Packages v. Libraries in R

Posted on January 2nd, 2013

In the past I've used the terms "R library" and "R package" synonymously (e.g. this blog post and this paper), but a careful reader has called me out. Mark Sharp notes that there are differences between libraries and packages.

Chapter one of the R Manual Writing R Extensions gives the details:

package is a directory of files which extend R, either a source package (the master files of a package), or a tarball containing the files of a source package, or an installed package, the result of running R CMD INSTALL  on a source package. On some platforms there are also binary packages, a zip file or tarball containing the files of an installed package which can be unpacked rather than installing from sources.

A package is not a library. The latter is used in two senses in R documentation. The first is a directory into which packages are installed, e.g. /usr/lib/R/library: in that sense it is sometimes referred to as a library directory orlibrary tree (since the library is a directory which contains packages as directories, which themselves contain directories). The second sense is that used by the operating system, as a shared library or static library or (especially on Windows) a DLL, where the second L stands for ‘library’. Installed packages may contain compiled code in what is known on most Unix-alikes as a shared object and on Windows as a DLL (and used to be called a shared library on some Unix-alikes). The concept of a shared library (dynamic library on Mac OS X) as a collection of compiled code to which a package might link is also used, especially for R itself on some platforms.

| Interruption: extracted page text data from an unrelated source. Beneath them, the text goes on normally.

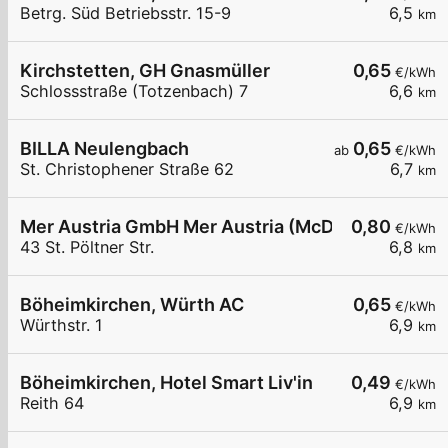
Betrg. Süd Betriebsstr. 15-9
6,5
km
Kirchstetten, GH Gnasmüller
0,65
€/kWh
Schlossstraße (Totzenbach) 7
6,6
km
BILLA Neulengbach
0,65
ab
€/kWh
St. Christophener Straße 62
6,7
km
Mer Austria GmbH Mer Austria (McD) - Neulengbach
0,80
€/kWh
43 St. Pöltner Str.
6,8
km
Böheimkirchen, Würth AC
0,65
€/kWh
Würthstr. 1
6,9
km
Böheimkirchen, Hotel Smart Liv'in
0,49
€/kWh
Reith 64
6,9
km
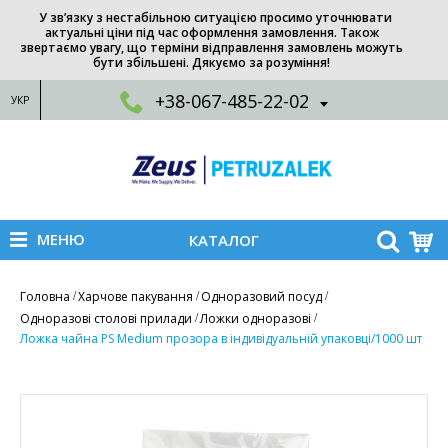
У зв’язку з нестабільною ситуацією просимо уточнювати
актуальні ціни під час оформлення замовлення. Також
звертаємо увагу, що терміни відправлення замовлень можуть
бути збільшені. Дякуємо за розуміння!
+38-067-485-22-02
УКР
МЕНЮ
КАТАЛОГ
Головна
Харчове пакування
Одноразовий посуд
Одноразові столові прилади
Ложки одноразові
Ложка чайна PS Medium прозора в iндивідуальній упаковці/1000 шт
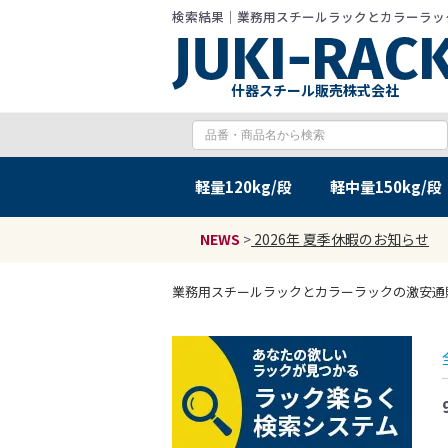
検索結果｜業務用スチールラックとカラーラックの激
什器スチール販売株式会社
軽量
120kg/段
軽中量
150kg/段
NEWS
>
2026年 夏季休暇のお知らせ
業務用スチールラックとカラーラックの激安通販 JU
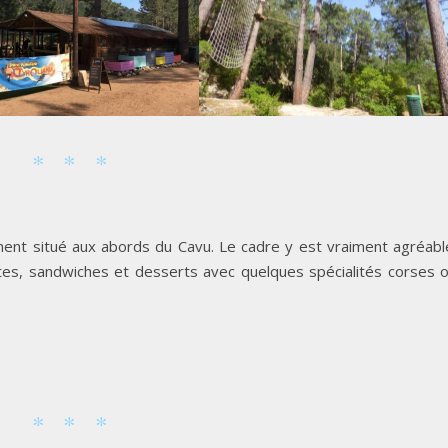
ment situé aux abords du Cavu. Le cadre y est vraiment agréabl
tes, sandwiches et desserts avec quelques spécialités corses 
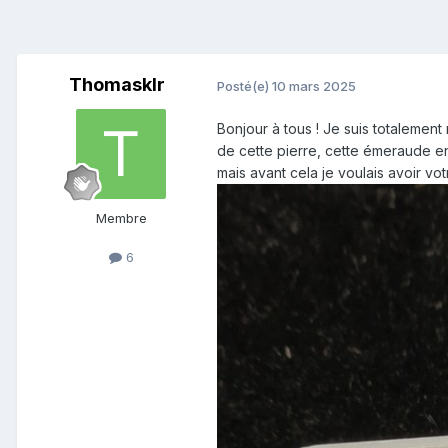
Thomasklr
Posté(e)
10 mars 2025
Bonjour à tous ! Je suis totalement
de cette pierre, cette émeraude en 
mais avant cela je voulais avoir vo
Membre
6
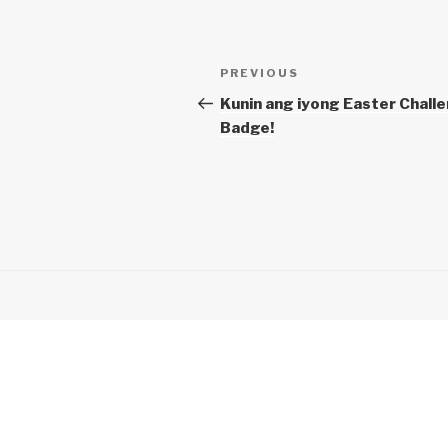
Post
Previous
PREVIOUS
navigation
Post
Kunin ang iyong Easter Chall
Badge!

However, the manual also gives me a little credit.

This is common mis-usage. It seems to stem from S, whose analogues of R's packages were officially known as library sections and later as chapters, but almost always referred to as libraries.

Indeed, it seems like I'm not alone.

It is a little counter-intuitive that you load packages with the library() function. Perhaps this contributes to the persistence of the mis-usage. However, as someone else points out

Even if we don't like the current semantics, the *name* of library() in itself should not be a problem. After all, calling summary() does not imply that your primary argument is a summary, so why should calling library() imply that its primary argument is a "library"?

Even the Quick-R site makes a careful distinction:

Packages are collections of R functions, data, and compiled code in a well-defined format. The directory where packages are stored is called the library.

Thanks to Mark for pointing this out. In the future, I'll definitely be more careful.